Appropriate breast feeding practices are of fundamental importance for survival, growth, development, health and nutrition of infants and children everywhere. As per joint WHO/UNICEF’S (1989- 1990) guidelines, it has been highlighted that the breast-feeding should be on demand and frequent [29,30]. In the current study the pattern of breast-feeding was related with social class of mothers. It was good to observe that 72.0% of mothers were offering breast-feeding on demand. This observation is accordance with joint WHO/UNICEF guidelines. Further analysis of data revealed that higher proportion of mothers 68 (82.9%) from social class V were giving breast milk on demand as compared to 69 (70.4%) mothers of social class II. Operational Research Group (ORG) in their baseline survey has also reported that almost all (99%) mothers breast-fed their babies on demand [31]. Bandopadhay et al. in their study had reported (84.1%) mothers breast fed their babies on demand [32]. In yet another study by Srivastava et al. [33] at Kanpur it was found to be only 38% [33]. Demand feeding has been reported a common practice in India, which has positive influence on breastfeeding. This is also recognized as one of the ten steps to successful breast feeding as recommended by WHO/UNICEF.
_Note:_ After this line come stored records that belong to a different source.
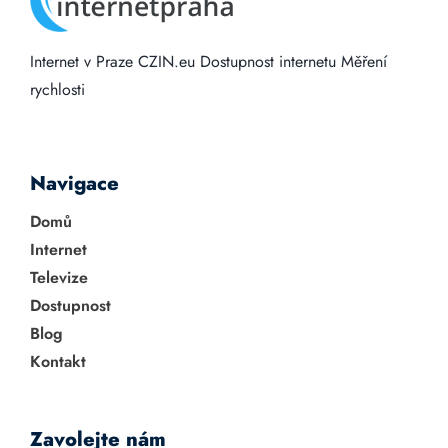
Internet v Praze
CZIN.eu
Dostupnost internetu
Měření
rychlosti
Navigace
Domů
Internet
Televize
Dostupnost
Blog
Kontakt
Zavolejte nám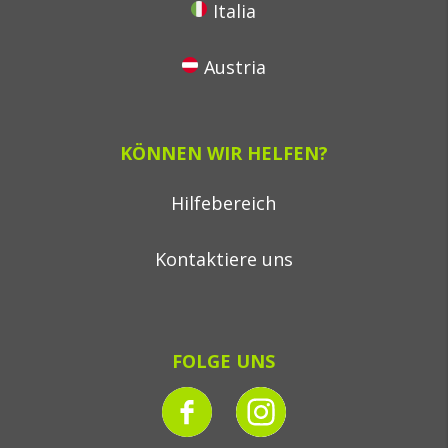
Italia
Austria
KÖNNEN WIR HELFEN?
Hilfebereich
Kontaktiere uns
FOLGE UNS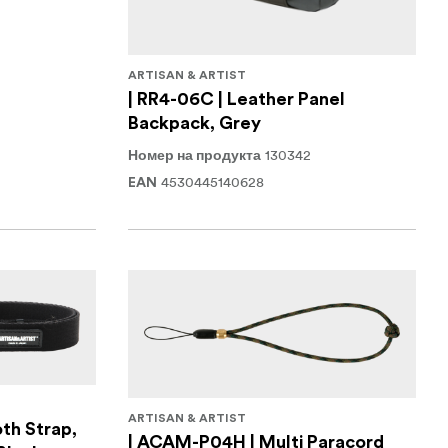
ARTISAN & ARTIST
| RR4-06C | Leather Panel
Backpack, Grey
130342
Номер на продукта
4530445140628
EAN
ARTISAN & ARTIST
th Strap,
| ACAM-P04H | Multi Paracord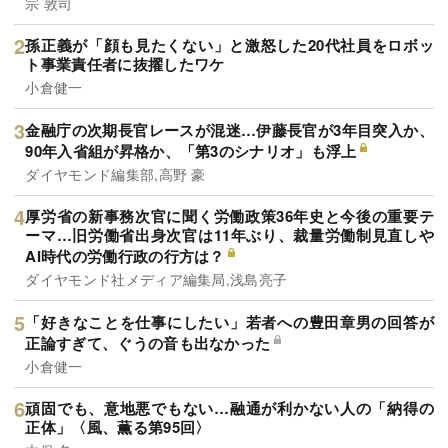
宗 敦司
孫正義が「顔も見たくない」と激怒した20代社員をロボッ
ト事業責任者に抜擢したワケ
小倉健一
金融庁の次期長官レースが混迷…伊藤長官が3年目突入か、
90年入省組が昇格か、「第3のシナリオ」も浮上
ダイヤモンド編集部,高野 豪
厚労省の新事務次官に聞く労働政策36年史と今後の重要テ
ーマ…旧労働省出身次官は11年ぶり、裁量労働制見直しや
AI時代の労働行政の行方は？
ダイヤモンド社メディア編集局,浅島亮子
「好きなことを仕事にしたい」若者への豊田章男の回答が
正論すぎて、ぐうの音も出なかった
小倉健一
頑固でも、意地悪でもない…融通が利かない人の「納得の
正体」〈風、薫る第95回〉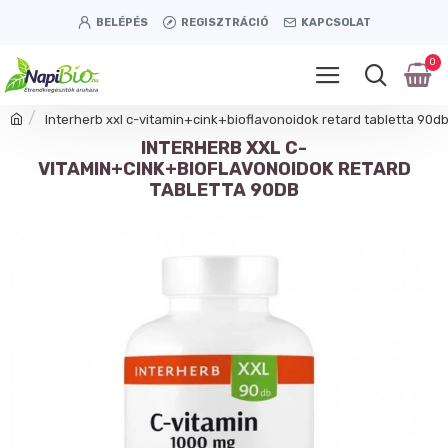
BELÉPÉS
REGISZTRÁCIÓ
KAPCSOLAT
0
Interherb xxl c-vitamin+cink+bioflavonoidok retard tabletta 90d
INTERHERB XXL C-
VITAMIN+CINK+BIOFLAVONOIDOK RETARD
TABLETTA 90DB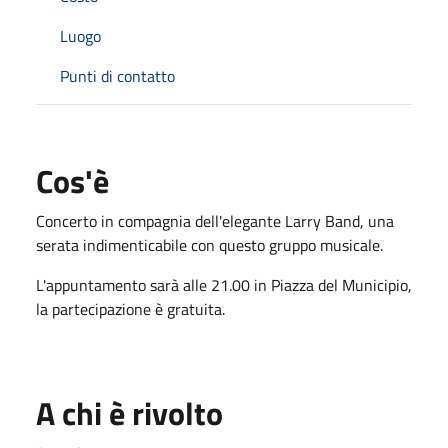
Luogo
Punti di contatto
Cos'è
Concerto in compagnia dell'elegante Larry Band, una
serata indimenticabile con questo gruppo musicale.
L'appuntamento sarà alle 21.00 in Piazza del Municipio,
la partecipazione è gratuita.
A chi è rivolto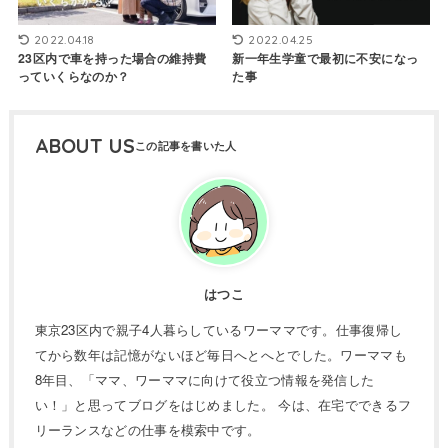
2022.04.18
2022.04.25
23区内で車を持った場合の維持費
新一年生学童で最初に不安になっ
っていくらなのか？
た事
ABOUT US
はつこ
東京23区内で親子4人暮らしているワーママです。仕事復帰し
てから数年は記憶がないほど毎日へとへとでした。ワーママも
8年目、「ママ、ワーママに向けて役立つ情報を発信した
い！」と思ってブログをはじめました。 今は、在宅でできるフ
リーランスなどの仕事を模索中です。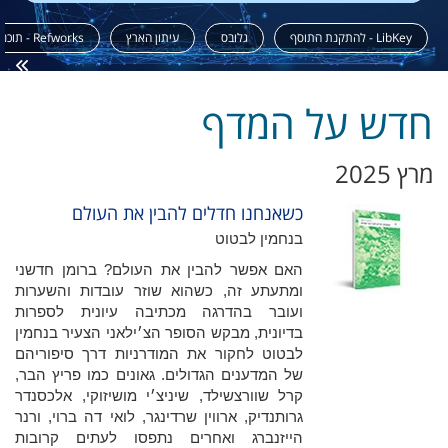
LibKey - להתקנת התוסף
גלובס
עיתון הארץ
Refworks - תוכנה לניהול ציטוטים
חדש על המדף
מרץ 2025
כשאנחנו חדלים להבין את העולם
בנחמין לבטוט
האם אפשר להבין את העולם? ברומן חדשני
ומתעתע זה, כשהוא שוזר עובדות והשערות
ועובר בהדרגה מכתיבה עיונית לספרות
בדיונית, מבקש הסופר הצ׳ילאני הצעיר בנחמין
לבטוט לחקור את המודרניות דרך סיפוריהם
של המדענים הגדולים. גאונים כמו פריץ הבר,
קרל שוורצשילד, שיניצ׳י מושיזוקי, אלכסנדר
גרותנדיק, ארווין שרדינגר, לואי דה ברוי, ורנר
הייזנברג ואחרים נתפסו לעתים קרובות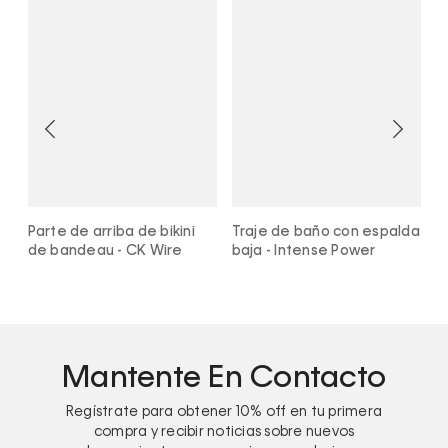
Parte de arriba de bikini
Traje de baño con espalda
P
de bandeau - CK Wire
baja - Intense Power
d
M
Mantente En Contacto
Regístrate para obtener
10%
off en tu primera
compra y recibir noticias sobre nuevos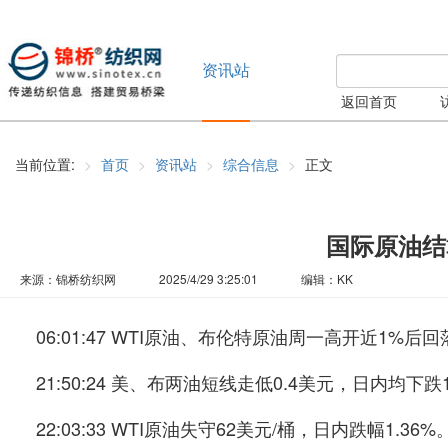
资讯站
返回首页
当前位置:
首页
资讯站
综合信息
正文
国际原油结
来源：锦桥纺织网
2025/4/29 3:25:01
编辑：KK
06:01:47 WTI原油、布伦特原油周一高开近1%后回
21:50:24 美、布两油短线走低0.4美元，日内均下跌1
22:03:33 WTI原油失守62美元/桶，日内跌幅1.36%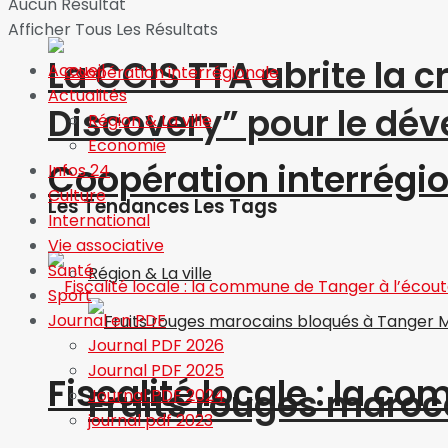
Aucun Résultat
Afficher Tous Les Résultats
La CCIS TTA abrite la 
Accueil
Actualités
Discovery” pour le d
Région & La ville
Economie
Coopération interrégi
Infos 24
Culture
Les Tendances Les Tags
International
Vie associative
Santé
Région & La ville
Sport
Journal en PDF
Journal PDF 2026
Journal PDF 2025
Fiscalité locale : la c
Fruits rouges maroc
Journal PDF 2024
journal pdf 2023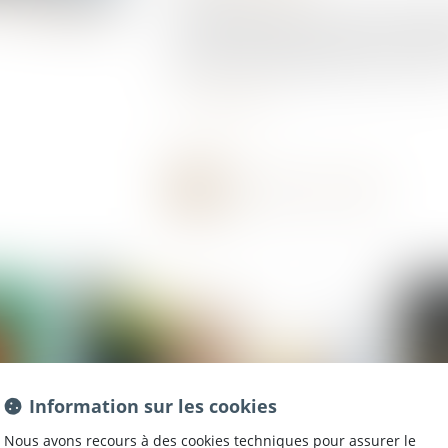
La numérisation des services de l’État progr
résidant à l’étranger ne sont pas en reste pu
poursuivre la dématérialisation de leur état civ
Lire la suite
Information sur les cookies
Nous avons recours à des cookies techniques pour assurer le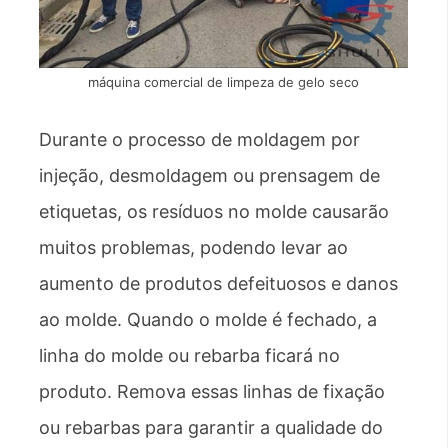
máquina comercial de limpeza de gelo seco
Durante o processo de moldagem por
injeção, desmoldagem ou prensagem de
etiquetas, os resíduos no molde causarão
muitos problemas, podendo levar ao
aumento de produtos defeituosos e danos
ao molde. Quando o molde é fechado, a
linha do molde ou rebarba ficará no
produto. Remova essas linhas de fixação
ou rebarbas para garantir a qualidade do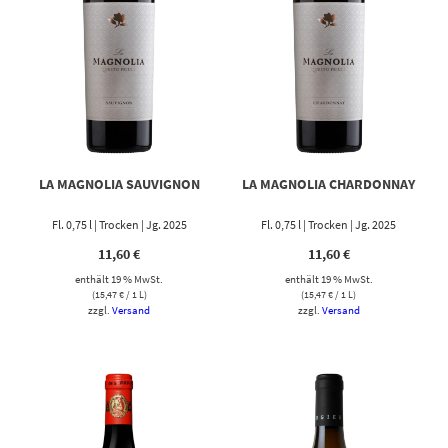
LA MAGNOLIA SAUVIGNON
LA MAGNOLIA CHARDONNAY
Fl. 0,75 l | Trocken | Jg. 2025
Fl. 0,75 l | Trocken | Jg. 2025
11,60
€
11,60
€
enthält 19 % MwSt.
enthält 19 % MwSt.
(
15,47
€
/ 1 L)
(
15,47
€
/ 1 L)
zzgl.
Versand
zzgl.
Versand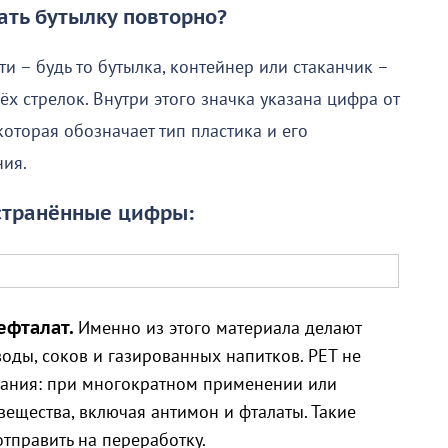
ать бутылку повторно?
и – будь то бутылка, контейнер или стаканчик –
ёх стрелок. Внутри этого значка указана цифра от
которая обозначает тип пластика и его
ния.
странённые цифры:
ефталат.
Именно из этого материала делают
оды, соков и газированных напитков. PET не
вания: при многократном применении или
ещества, включая антимон и фталаты. Такие
отправить на переработку.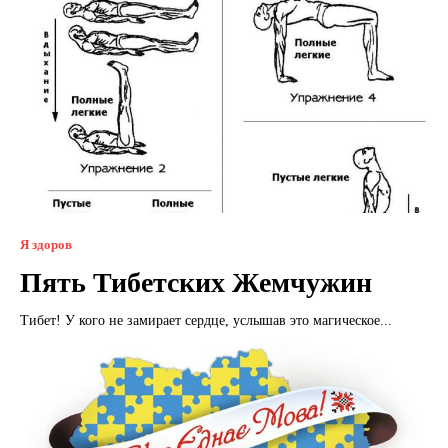
Я здоров
Пять Тибетских Жемчужин
Тибет! У кого не замирает сердце, услышав это магическое...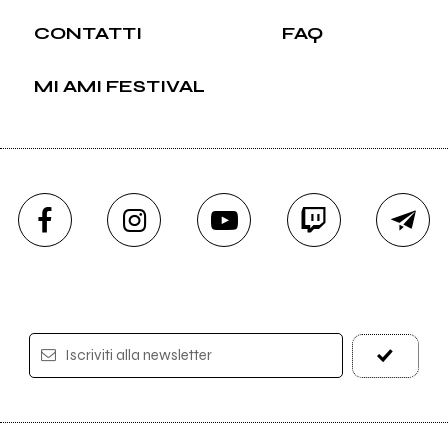
CONTATTI
FAQ
MI AMI FESTIVAL
Iscriviti alla newsletter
In this study (359)70.3% mothers told that they breast fed their babies 8 times or more in 24 hours. The increase in number can be due to the effect of Integrated Management of Neonatal and Childhood Illnesses (IMNCI) training which was going on in this institution at the time of data collection. IMNCI (2003) also enforce for the frequency of breast-feeding to be 8 or more in 24 hours.

The current study has shown encouraging results about breastfeeding practices being followed by mothers who availed hospital services. Although breast feeding is practiced universally, still it is associated with prelacteal feeds and discarding colostrum. The key to successful breast feeding is Information Education and Communication (IEC) strategies aimed at behaviour change. This is particularly true where culture and tradition plays extremely important role in modulating the infant feeding practices. Thus appropriate, adequate and effective IEC strategy is the vital factor in promoting correct breast feeding practices. Healthcare Personnel, particularly doctors and female health workers play the key roles for imparting counselling to pregnant women during the antenatal check-ups. During counselling, in addition to information on breast feeding, information on expressed breast milk and adverse effects of bottle feeding must be conveyed to them. Now it is the right time for the opportunity by health staff for imparting health education to all women who come for antenatal care and for delivery in the hospital. This study serves as a documented record of the current patterns regarding breast feeding in Surat. It will serve as a control to see different patterns over a period of time and for comparison with the patterns observed elsewhere.

This study has limitation in terms of study being done at tertiary care hospital and selected parameters of breast feeding.